A. Prevalence of Protein-Quality Effects

• Dominance of Quality: In antigen mutants, 83.6%–93.2% of single mutations and 89.4%–98.9% of double mutations reduced observed affinity primarily due to protein-quality degradation (folding/stability issues) rather than interface disruption.
• Classification: Only a small fraction of epitope positions (5%–27%) showed significant protein-interaction effects ($\Delta\Delta oK_D > 1$). Most positions affected both binders equally, indicating global stability issues.
• Biochemical Signatures:
  • Protein-Interaction positions: Enriched in charge-altering mutations, polar/ionic contacts, and hydrogen bonds.
  • Protein-Quality positions: Dominated by conservative substitutions and hydrophobic/aromatic interactions; mutations here often disrupt the global fold rather than specific contacts.

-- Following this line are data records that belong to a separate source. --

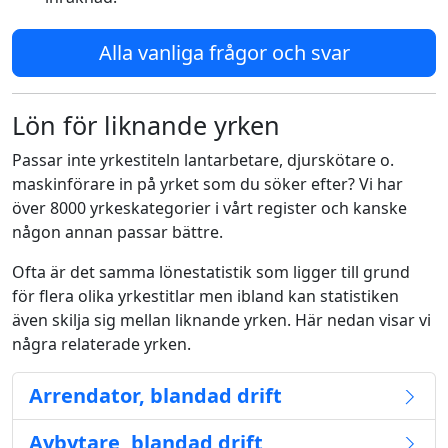
Alla vanliga frågor och svar
Lön för liknande yrken
Passar inte yrkestiteln lantarbetare, djurskötare o.
maskinförare in på yrket som du söker efter? Vi har
över 8000 yrkeskategorier i vårt register och kanske
någon annan passar bättre.
Ofta är det samma lönestatistik som ligger till grund
för flera olika yrkestitlar men ibland kan statistiken
även skilja sig mellan liknande yrken. Här nedan visar vi
några relaterade yrken.
Arrendator, blandad drift
Avbytare, blandad drift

B. Model Performance Analysis

• Inverse Folding Models (ESM-IF1, ThermoMPNN):
  • Showed high correlation with Protein-Quality changes (Spearman $R \approx 0.6$).
  • Showed poor correlation with Protein-Interaction changes.
  • Crucially, these models predicted the affinity changes of the Control VHH (which is unaffected by the interface) just as well as the Primary VHH. This proves the models are learning stability/folding signals, not binding specificity.
• Rosetta Flex: Performed better at predicting interaction changes for VHH (paratope) mutations but still struggled with antigen (epitope) mutations where quality effects dominate.
• Epistasis (Double Mutants): Models performed significantly worse on non-additive double mutants compared to single mutants, indicating a failure to capture complex epistatic interactions essential for affinity maturation.
• Structure Dependence: The performance of ESM-IF1 was highly sensitive to the specific crystal structure used for conditioning. Using a structure from a different antibody-antigen complex often yielded better predictions than using the "native" structure, suggesting models rely on training data biases rather than true physical principles of the specific interface.

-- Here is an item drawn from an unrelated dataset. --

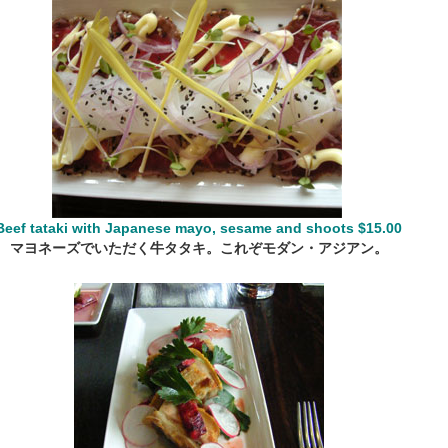
Beef tataki with Japanese mayo, sesame and shoots $15.00
マヨネーズでいただく牛タタキ。これぞモダン・アジアン。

C. VHH vs. Antigen Mutations

• Models performed better on Antigen mutations (where quality effects dominate) than on VHH mutations.
• VHH mutations (mostly in CDR loops) are less likely to cause global folding collapse, meaning the signal is more "pure" interaction. However, current models still fail to accurately predict these interaction-specific changes, likely due to the flexibility of CDR loops not being well-represented in static training structures.

5. Significance and Implications

• Re-evaluation of Current Models: The study reveals that the high performance of current AI models on DMS datasets is largely an artifact of them predicting protein stability (quality) rather than binding affinity. They are not yet "true" affinity predictors.
• Data Requirements for Next-Gen Models: To train models that can truly predict binding affinity for drug design, future datasets must explicitly separate protein-interaction effects from protein-quality effects. Simply collecting more raw affinity data without controls will not solve the problem.
• Experimental Best Practices: The authors advocate for the inclusion of orthogonal control binders (like the Control VHH) in all high-throughput affinity screens to filter out stability-driven noise.
• Future Directions: The field needs models trained on "real affinity" (interaction-only) datasets. While current models are excellent for stability prediction, they require architectural changes or new training paradigms to capture the specific energetics of protein-protein interfaces, particularly for flexible antibody loops.

In summary, this paper provides a critical "reality check" for the computational biology community, demonstrating that without controlling for protein quality, high-throughput mutational data cannot be used to train models capable of distinguishing between a protein that falls apart and a protein that simply doesn't bind.